### Data shown
——

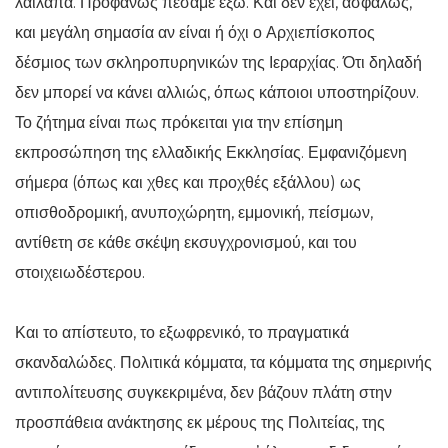
λαίλαπα. Προφανώς πέσαμε έξω. Και δεν έχει, ασφαλώς,
και μεγάλη σημασία αν είναι ή όχι ο Αρχιεπίσκοπος
δέσμιος των σκληροπυρηνικών της Ιεραρχίας. Ότι δηλαδή
δεν μπορεί να κάνει αλλιώς, όπως κάποιοι υποστηρίζουν.
Το ζήτημα είναι πως πρόκειται για την επίσημη
εκπροσώπηση της ελλαδικής Εκκλησίας. Εμφανιζόμενη
σήμερα (όπως και χθες και προχθές εξάλλου) ως
οπισθοδρομική, ανυποχώρητη, εμμονική, πείσμων,
αντίθετη σε κάθε σκέψη εκσυγχρονισμού, και του
στοιχειωδέστερου.
Και το απίστευτο, το εξωφρενικό, το πραγματικά
σκανδαλώδες. Πολιτικά κόμματα, τα κόμματα της σημερινής
αντιπολίτευσης συγκεκριμένα, δεν βάζουν πλάτη στην
προσπάθεια ανάκτησης εκ μέρους της Πολιτείας, της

——

Up to and including the last line of the records above, print exactly every line from the one that contains "Το ζήτημα είναι πως πρόκειται για την επίσημη" onward.

Το ζήτημα είναι πως πρόκειται για την επίσημη
εκπροσώπηση της ελλαδικής Εκκλησίας. Εμφανιζόμενη
σήμερα (όπως και χθες και προχθές εξάλλου) ως
οπισθοδρομική, ανυποχώρητη, εμμονική, πείσμων,
αντίθετη σε κάθε σκέψη εκσυγχρονισμού, και του
στοιχειωδέστερου.
Και το απίστευτο, το εξωφρενικό, το πραγματικά
σκανδαλώδες. Πολιτικά κόμματα, τα κόμματα της σημερινής
αντιπολίτευσης συγκεκριμένα, δεν βάζουν πλάτη στην
προσπάθεια ανάκτησης εκ μέρους της Πολιτείας, της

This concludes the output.